Let \((M, g_0)\) be a closed, connected Riemann surface endowed with a smooth metric \(g_0\). A classical problem in differential geometry is the question if there exists a constant Gauss curvature metric \(g = e^{2u}g_0\) on \(M\). By the Uniformisation Theorem we know that this question has a positive answer. Therefore we can expand the problem in two directions: one option is to consider a family of metrics \(g(t)\) such that over time the curvature \(K_{g(t)}\) will be uniformly distributed over the manifold and so \(g(t)\) converges (in the best case) to \(\bar{g}\) (the so-called normalized Ricci flow). Motivated by other geometric flows we can observe if in this case non-uniqueness through reverse bubbling may occur, see [1]. The other option we can investigate is which smooth functions \(f : M \to \mathbb{R}\) arise as the Gauss curvature \(K_g\) of a conformal metric \(g = e^{2u}g_0\) on \(M\) and to characterize the set of all such metrics with \(K_g = f\). For the case where \((M, g_0)\) is a closed Riemann surface of \(genus (M) > 1\) and \(f_0\) is a smooth, non-constant function with \(\max_{p\in M} f_0(p) = 0\) such that all of whose maximum points are non-degenerate, Ding-Liu [3] showed that for sufficiently small \(\lambda > 0\) there exist at least two distinct conformal metrics \(g_{\lambda} = e^{2u_\lambda}g_0\), \(g^{\lambda} = e^{2u^{\lambda}}g_0\) of Gauss curvature \(K_{g_{\lambda}} = K_{g^{\lambda}} = f_0 + \lambda\), where \(u_{\lambda}\) is a relative minimiser of the associated variational integral and where \(u^{\lambda} \neq u_{\lambda}\) is a further critical point not of minimum type. In [2], by means of a more refined mountain-pass technique we obtain additional estimates for the "large" solutions \(u^{\lambda}\) that allow to characterize their "bubbling behavior" as \(\lambda \downarrow 0\).

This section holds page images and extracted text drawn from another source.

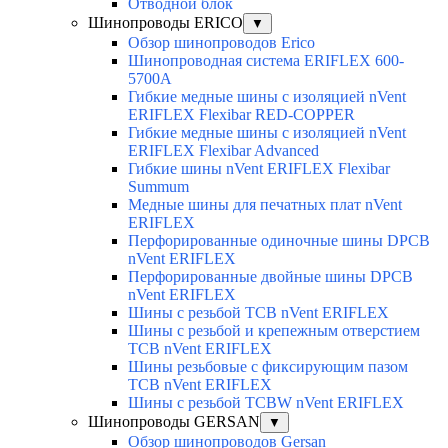
Отводной блок
Шинопроводы ERICO
▼
Обзор шинопроводов Erico
Шинопроводная система ERIFLEX 600-
5700A
Гибкие медные шины с изоляцией nVent
ERIFLEX Flexibar RED-COPPER
Гибкие медные шины с изоляцией nVent
ERIFLEX Flexibar Advanced
Гибкие шины nVent ERIFLEX Flexibar
Summum
Медные шины для печатных плат nVent
ERIFLEX
Перфорированные одиночные шины DPCB
nVent ERIFLEX
Перфорированные двойные шины DPCB
nVent ERIFLEX
Шины с резьбой TCB nVent ERIFLEX
Шины с резьбой и крепежным отверстием
TCB nVent ERIFLEX
Шины резьбовые с фиксирующим пазом
TCB nVent ERIFLEX
Шины с резьбой TCBW nVent ERIFLEX
Шинопроводы GERSAN
▼
Обзор шинопроводов Gersan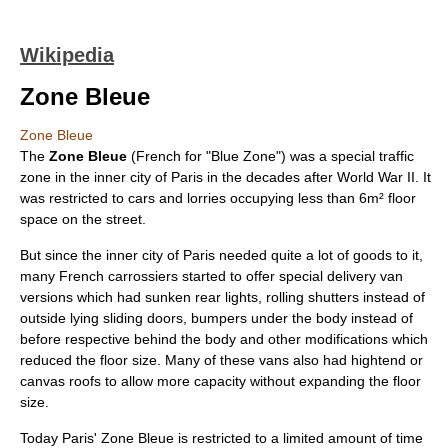
Wikipedia
Zone Bleue
Zone Bleue
The
Zone Bleue
(French for "Blue Zone") was a special traffic
zone in the inner city of
Paris
in the decades after
World War II
. It
was restricted to cars and lorries occupying less than 6m² floor
space on the street.
But since the inner city of Paris needed quite a lot of goods to it,
many French
carrossier
s started to offer special delivery van
versions which had sunken rear lights, rolling shutters instead of
outside lying sliding doors, bumpers under the body instead of
before respective behind the body and other modifications which
reduced the floor size. Many of these vans also had hightend or
canvas roofs to allow more capacity without expanding the floor
size.
Today Paris' Zone Bleue is restricted to a limited amount of time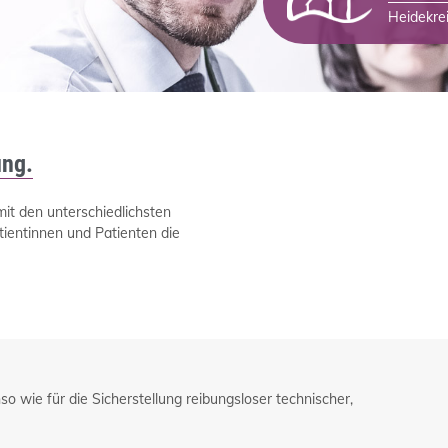
Heidekrei
ung.
it den unterschiedlichsten
atientinnen und Patienten die
so wie für die Sicherstellung reibungsloser technischer,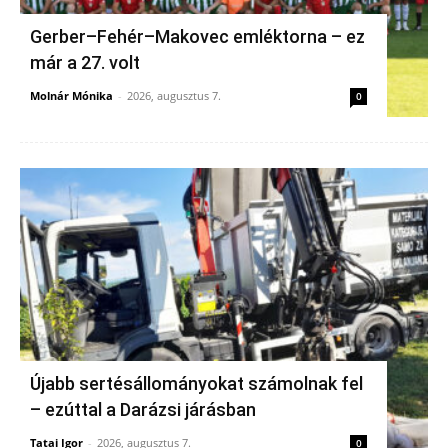
Gerber–Fehér–Makovec emléktorna – ez
már a 27. volt
Molnár Mónika
-
2026, augusztus 7.
0
Újabb sertésállományokat számolnak fel
– ezúttal a Darázsi járásban
Tatai Igor
-
2026, augusztus 7.
0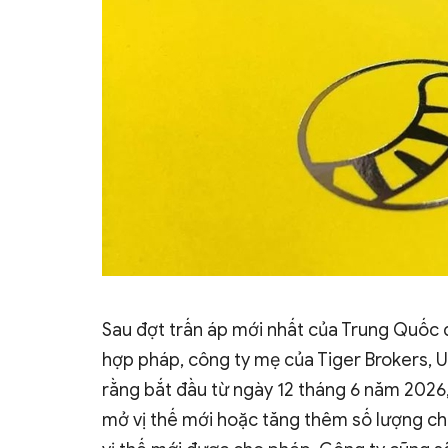
Sau đợt trấn áp mới nhất của Trung Quốc 
hợp pháp, công ty mẹ của Tiger Brokers, 
rằng bắt đầu từ ngày 12 tháng 6 năm 2026,
mở vị thế mới hoặc tăng thêm số lượng ch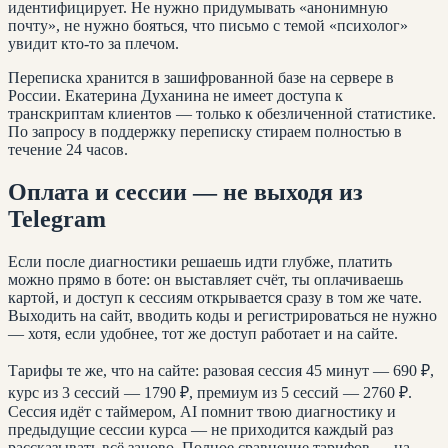
идентифицирует. Не нужно придумывать «анонимную
почту», не нужно бояться, что письмо с темой «психолог»
увидит кто-то за плечом.
Переписка хранится в зашифрованной базе на сервере в
России. Екатерина Духанина не имеет доступа к
транскриптам клиентов — только к обезличенной статистике.
По запросу в поддержку переписку стираем полностью в
течение 24 часов.
Оплата и сессии — не выходя из
Telegram
Если после диагностики решаешь идти глубже, платить
можно прямо в боте: он выставляет счёт, ты оплачиваешь
картой, и доступ к сессиям открывается сразу в том же чате.
Выходить на сайт, вводить коды и регистрироваться не нужно
— хотя, если удобнее, тот же доступ работает и на сайте.
Тарифы те же, что на сайте: разовая сессия 45 минут — 690 ₽,
курс из 3 сессий — 1790 ₽, премиум из 5 сессий — 2760 ₽.
Сессия идёт с таймером, AI помнит твою диагностику и
предыдущие сессии курса — не приходится каждый раз
рассказывать всё заново. Полное сравнение тарифов — на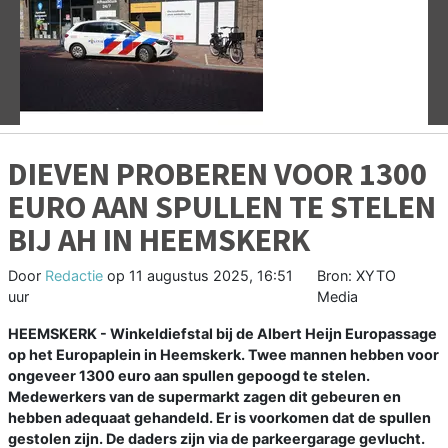
Vorige
V
DIEVEN PROBEREN VOOR 1300
EURO AAN SPULLEN TE STELEN
BIJ AH IN HEEMSKERK
Door
Redactie
op
11 augustus 2025, 16:51
Bron: XYTO
uur
Media
HEEMSKERK - Winkeldiefstal bij de Albert Heijn Europassage
op het Europaplein in Heemskerk. Twee mannen hebben voor
ongeveer 1300 euro aan spullen gepoogd te stelen.
Medewerkers van de supermarkt zagen dit gebeuren en
hebben adequaat gehandeld. Er is voorkomen dat de spullen
gestolen zijn. De daders zijn via de parkeergarage gevlucht.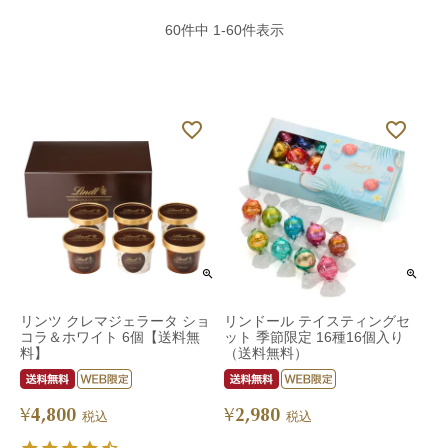
60
件中
1
-
60
件表示
リンツ クレマジェラータ ショ
リンドール テイスティングセ
コラ＆ホワイト 6個【送料無
ット 季節限定 16種16個入り
料】
（送料無料）
4,800
2,980
¥
¥
税込
税込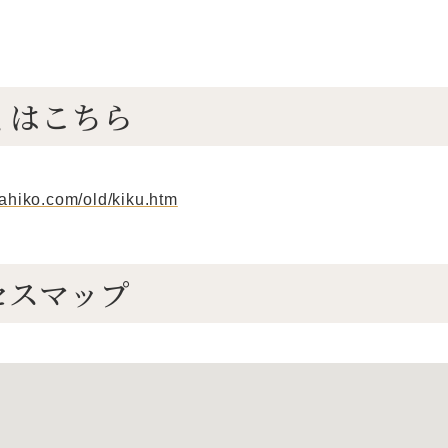
くはこちら
yahiko.com/old/kiku.htm
セスマップ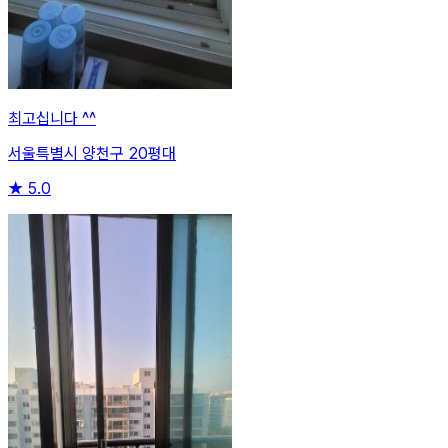
최고십니다 ^^
서울특별시 양천구 20평대
★
5.0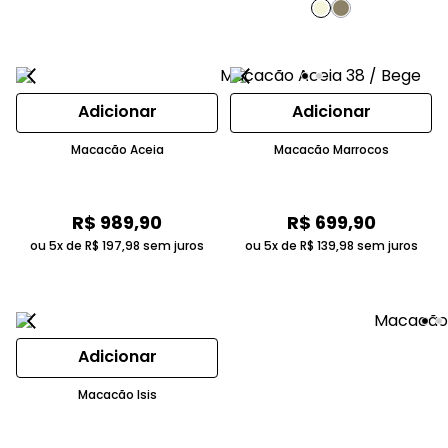
Adicionar
Adicionar
Macacão Aceia
Macacão Marrocos
R$
989
,
90
R$
699
,
90
ou 5x de
R$
197
,
98
sem juros
ou 5x de
R$
139
,
98
sem juros
Adicionar
Macacão Isis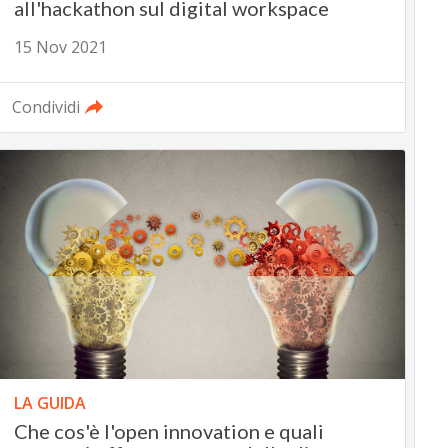
all'hackathon sul digital workspace
15 Nov 2021
Condividi
LA GUIDA
Che cos'è l'open innovation e quali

The second part is a joint work with Luca Galimberti (University of Oslo, Norway) and Michael Struwe (ETH Zurich, Switzerland).

References.

[1]  F. Borer. Uniqueness of Weak Solutions for the Normalised Ricci Flow in Two Dimensions. Calculus of Variations and Partial Differential Equations, 55:4:1-14, 2016.

[2]  F. Borer and L. Galimberti and M. Struwe, "Large" conformal Metrics of prescribed Gauss Curvature on Surfaces of higher Genus. Commentarii Mathematici Helvetici, 90:2:407-428, 2015.

[3]  W.-Y. Ding and J.-Q. Liu. A Note on the Problem of Prescribing Gaussian Curvature on Surfaces. Transactions of the American Mathematical Society, 347:3:1059-1066, 1995.